It’s not uncommon for a manager to look at their phone to see an unhappy player’s caller ID flashing in front of them, and they know full well that when they answer the call, they’re going to be asked that same question frustrated GAA players have been asking managers for years: “Why am I not getting a game?”

Current Sligo football manager Tony McEntee has recently told the Irish Independent that he doesn’t believe in just telling a bunch of lies and false promises on the phone and simply makes it clear that if someone isn’t in his team it is because of “injury, application, attitude or ability.”
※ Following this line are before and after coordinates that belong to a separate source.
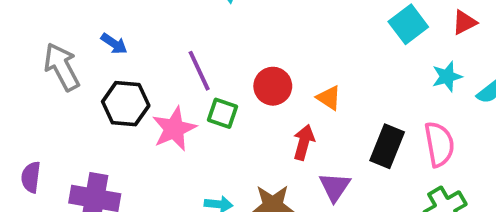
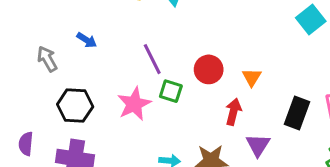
gray arrow: (62, 67) -> (47, 59), size x0.7
orange triangle: (329, 98) -> (252, 77), turned 30
black hexagon: (126, 104) -> (75, 105), moved

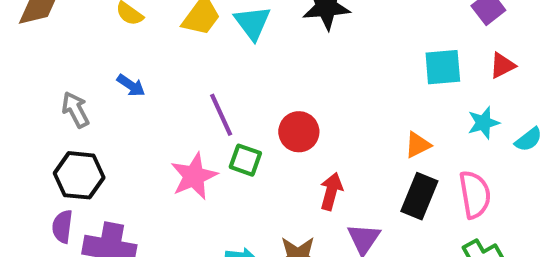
cyan square: (311, 19) -> (443, 67), turned 32
orange triangle: (252, 77) -> (418, 145), moved, turned 30
black hexagon: (75, 105) -> (79, 175), moved
purple semicircle: (26, 144) -> (62, 226), moved

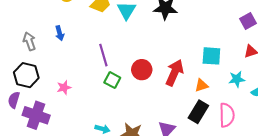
cyan square: (443, 67) -> (211, 56), moved
blue arrow: (131, 85) -> (60, 33), turned 32
pink star: (194, 176) -> (64, 87), moved, size x0.6
red arrow: (331, 191) -> (175, 73), moved, size x1.4

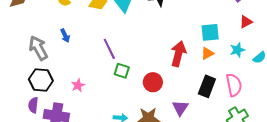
gray arrow: (29, 41) -> (38, 48), size x1.4
red circle: (142, 70) -> (153, 82), moved
orange triangle: (201, 85) -> (207, 53), moved

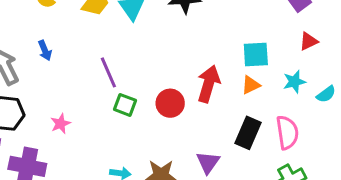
red circle: (153, 82) -> (170, 103), moved

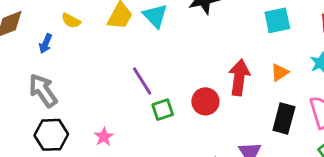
blue arrow: (45, 50) -> (46, 44), moved, turned 54
cyan square: (256, 54) -> (277, 20), moved
green square: (125, 105) -> (163, 110), turned -30

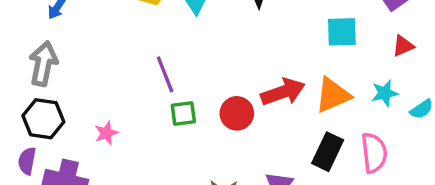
orange triangle: (280, 72) -> (333, 95), size x1.6
red arrow: (239, 77) -> (283, 92), turned 52
gray arrow: (43, 91) -> (43, 64), turned 36

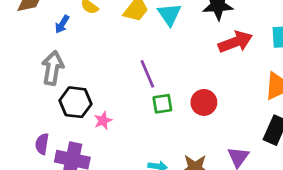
red arrow: (283, 92) -> (235, 42), moved
black hexagon: (43, 119) -> (76, 102), moved

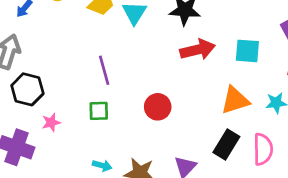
green square: (162, 104) -> (99, 111), moved
pink star: (103, 120) -> (51, 122), moved

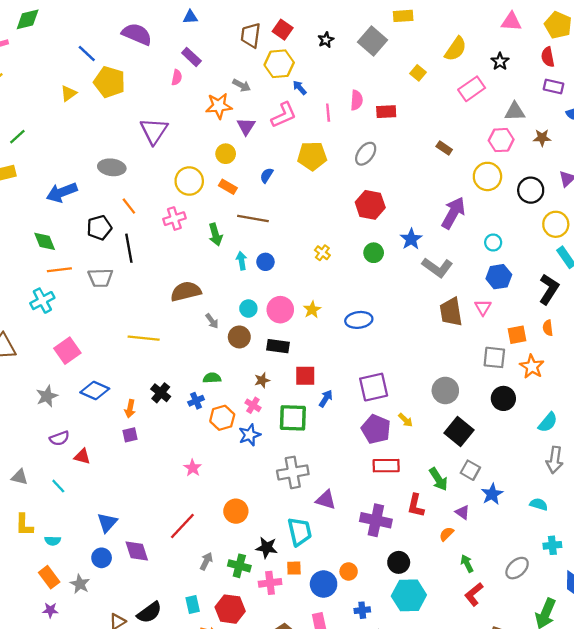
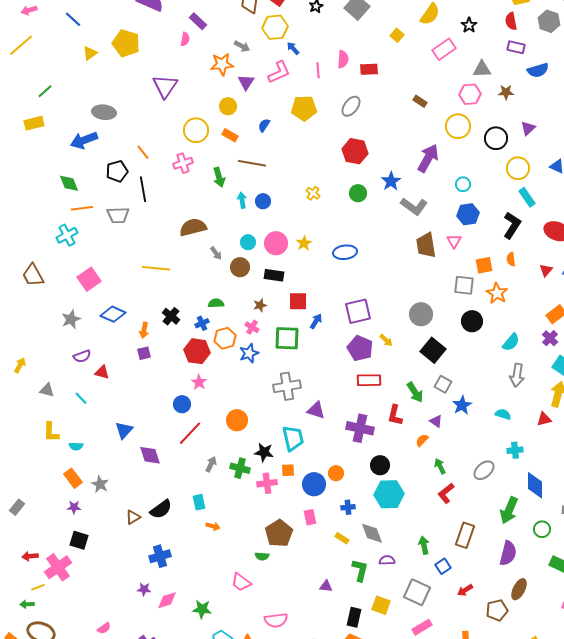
blue line: (87, 54) -> (73, 19), moved
gray ellipse: (112, 167) -> (104, 112), moved
blue circle: (102, 558) -> (182, 404), moved
red hexagon: (230, 609) -> (197, 351), moved

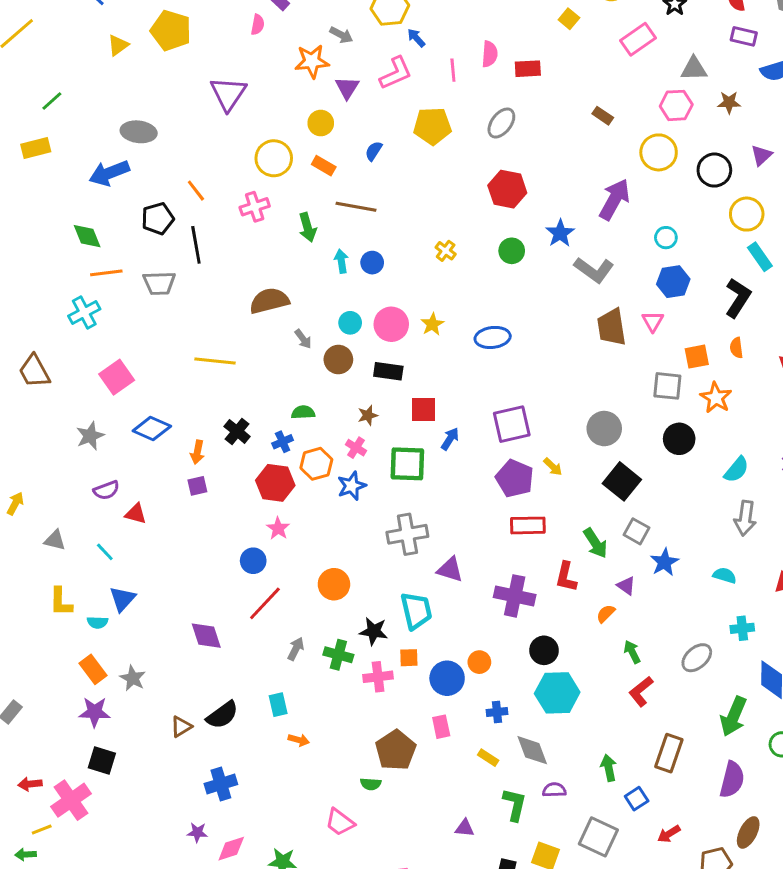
blue triangle: (124, 430) -> (122, 599), moved
purple star: (74, 507) -> (95, 712), size x1.5

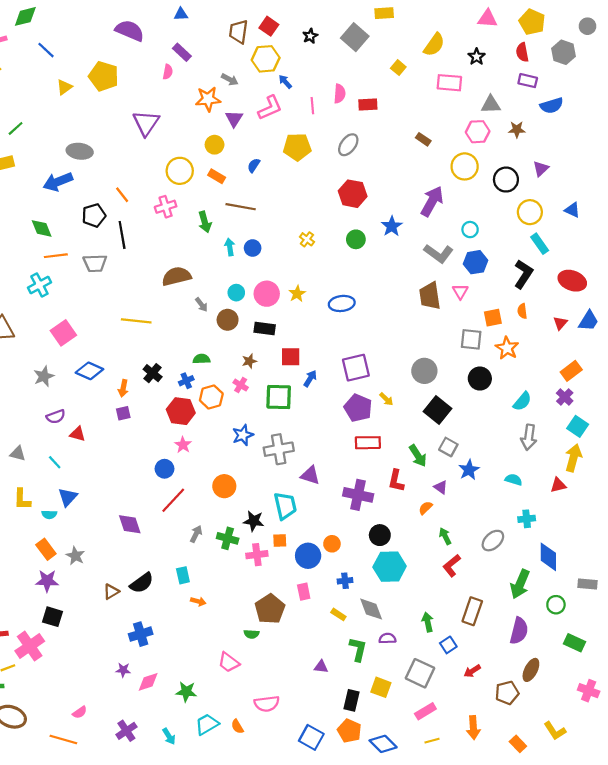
pink rectangle: (638, 39) -> (449, 83), turned 40
gray L-shape: (594, 270) -> (439, 253), moved
blue star: (352, 486) -> (243, 435), moved

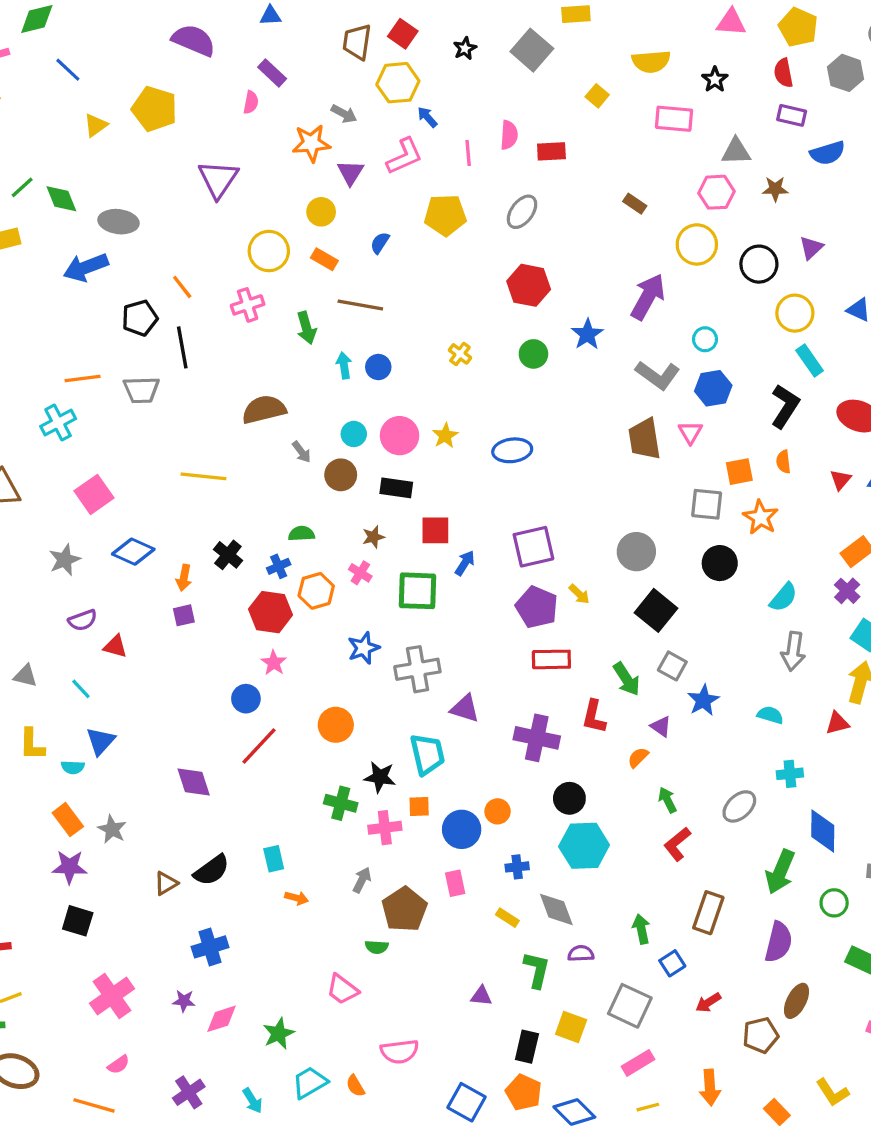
yellow semicircle: (434, 45) -> (651, 62), turned 50
green diamond: (42, 228) -> (61, 199), moved
gray arrow: (196, 534) -> (362, 880), moved
pink cross: (30, 646) -> (112, 996), moved
green star: (186, 692) -> (279, 1034), turned -30

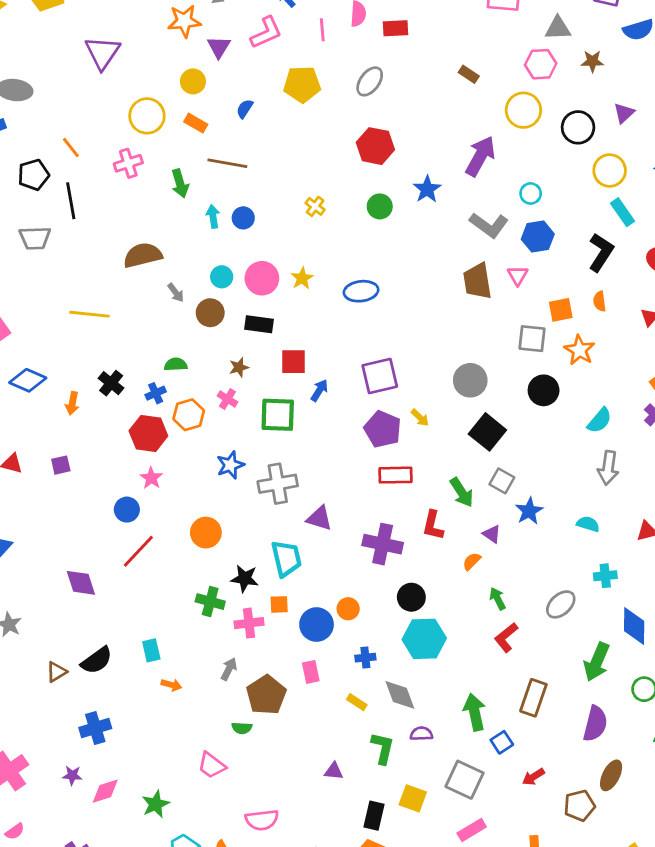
purple square: (184, 615) -> (61, 465), moved
green arrow: (641, 929) -> (475, 712), size x1.4

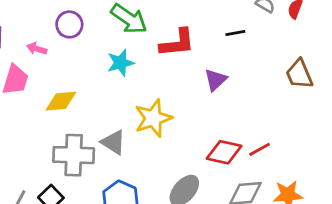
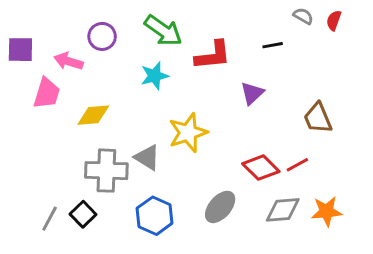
pink arrow: (37, 49) -> (69, 61), size x1.4
brown trapezoid: (299, 74) -> (318, 118), moved
red diamond: (224, 152) -> (261, 168), turned 32

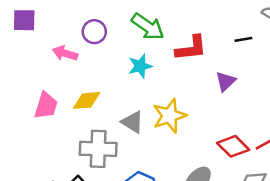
purple square: (20, 50) -> (24, 20), moved
pink trapezoid: (47, 93) -> (46, 106), moved
gray triangle: (147, 157) -> (133, 122), moved

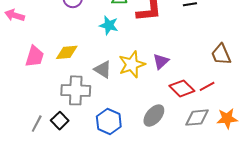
pink arrow: (65, 53) -> (15, 15), moved
cyan star: (140, 66) -> (109, 25), turned 30
purple triangle: (226, 81) -> (161, 61), moved

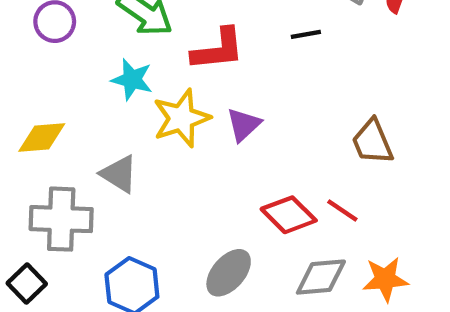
purple triangle: (161, 61) -> (244, 125), moved
yellow star: (132, 64) -> (181, 118), moved
red line: (207, 86) -> (342, 211), turned 63

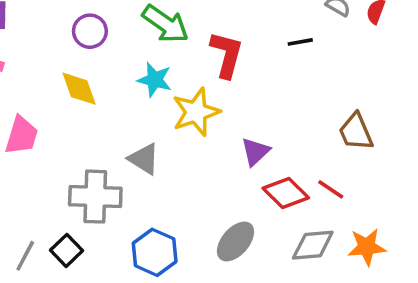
red L-shape: (218, 49) -> (227, 55), turned -69
purple triangle: (244, 125) -> (255, 152), moved
yellow diamond: (42, 138) -> (79, 89), moved, turned 75

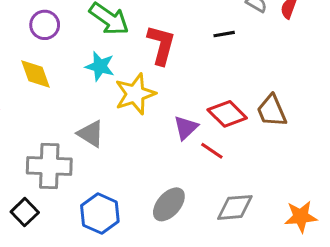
red line: (331, 189) -> (212, 151), moved
red diamond: (286, 193) -> (227, 114), moved
orange star: (367, 247) -> (301, 217), moved

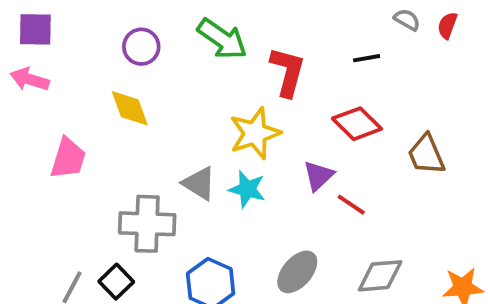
cyan star: (100, 66) -> (247, 189), moved
red diamond: (227, 114) -> (357, 124), moved

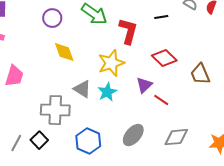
black line: (367, 58) -> (161, 17), moved
yellow diamond: (130, 108) -> (64, 52), moved
cyan star: (247, 189) -> (107, 92), turned 30

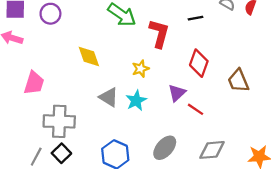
purple circle: (52, 18) -> (50, 14), moved
red diamond: (164, 58) -> (199, 63), turned 65
yellow star: (111, 63) -> (141, 69), size x0.6
gray cross: (55, 110) -> (59, 121), moved

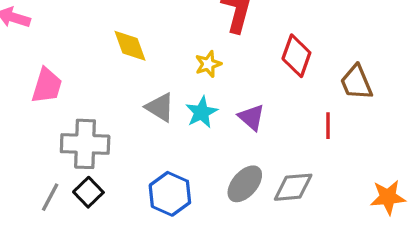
purple triangle: (177, 93) -> (251, 117), moved, turned -36
red line: (195, 109) -> (328, 126), moved, turned 56
gray diamond: (212, 150) -> (293, 187), moved

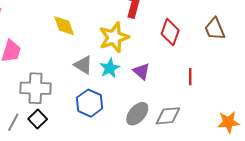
yellow star: (208, 64) -> (114, 37), size x1.8
brown trapezoid: (356, 82) -> (215, 29), moved
blue hexagon: (170, 194) -> (90, 103), moved

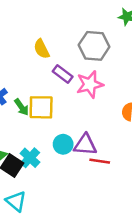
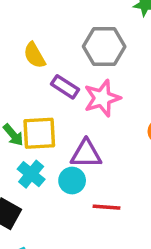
purple triangle: (85, 145) -> (86, 154), moved
cyan cross: (30, 158) -> (31, 174), moved
red line: (100, 161) -> (106, 207), moved

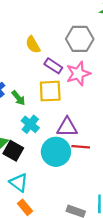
yellow square: (39, 133) -> (50, 91), moved
purple triangle: (86, 154) -> (67, 127), moved
cyan circle: (72, 181) -> (56, 152), moved, size x1.6

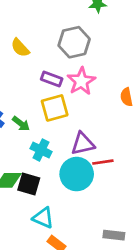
yellow semicircle: (33, 45) -> (20, 48), moved

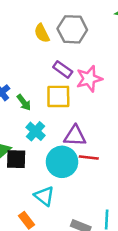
gray hexagon: (74, 42) -> (72, 29), moved
black square: (29, 184) -> (16, 159), turned -30
cyan triangle: (43, 218) -> (44, 196), moved

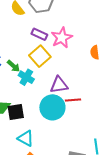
yellow square: (58, 96) -> (40, 56), turned -30
cyan cross: (36, 131) -> (26, 77), moved
cyan triangle: (44, 196) -> (26, 138), moved

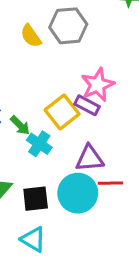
purple rectangle: (39, 34) -> (87, 105), moved
black square: (16, 112) -> (36, 199), moved

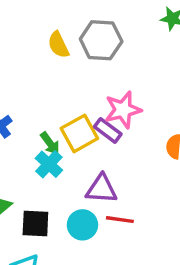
green arrow: (20, 125) -> (50, 143), moved
cyan circle: (78, 193) -> (82, 225), size x0.7

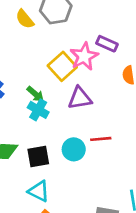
purple rectangle: (108, 130) -> (107, 44), moved
yellow square: (79, 133) -> (62, 66), moved
purple triangle: (101, 189) -> (80, 98), moved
Talking on the GAA Hour, Colm Parkinson doesn’t fully agree with this method and believes that having a personal touch with your players, is an important part of management.

“I remember when I went back onto the Laois panel in 2011. I had pulled out for two years when I was in Parnell’s, and I went back, trained like mad and got in great shape under Justin McNulty,” recollected Parkinson.

“I was flat out on the weights, I was in the top one, two or three in some of the bench press and strength tests. Then in the first league game, I wasn’t on the starting team. Three subs were brought on and I wasn’t one of them.

“The second game was the same, so I thought it was fair enough to give McNulty a ring at this stage and say ‘what’s going on here, I would prefer it if you were straight with me because if I can’t get in the top six and then the next three, making me the tenth next forward at best, I’m wasting my time.’

“I don’t want to come back just to sit on the bench all year. I’m not asking to start, but if I don’t see any game time, I don’t see the point. He didn’t speak to me like a human being, he spoke to me a bit like a robot – ‘You’re on the panel like everybody else, you’re no different to anyone else’ and all of this.

“He gave me nothing and I ended up dropping off the panel. I think good managers are able to speak to players like human beings.”

Donegal legend Brendan Devenney also believes that having that personal element and ability to explain to a player individually where they’re going wrong, or the reasons behind certain selections, is an important trait to have.

“It’s that thing about knowing where you stand,” said the St Eunan’s man. “If you put your whole life into something like, I’ve heard this so many times, it’s as if managers are head-wrecking eejits.

“I heard it recently with an underage manager, just throwing out nonsense to a young boy about why he’s not making a panel and you really feel like ringing him up and going ‘there is an easier way to do this.'”

Referring to Parkinson’s particular situation with McNulty, he continued to say: “To keep you tuned in, why didn’t he say ‘I’m going to put you in the next couple of games’ – that’s what the league is for.

“Then it’s up to you to make it or break it, instead of getting up and wondering, while going to a gym at 6am before going to work.”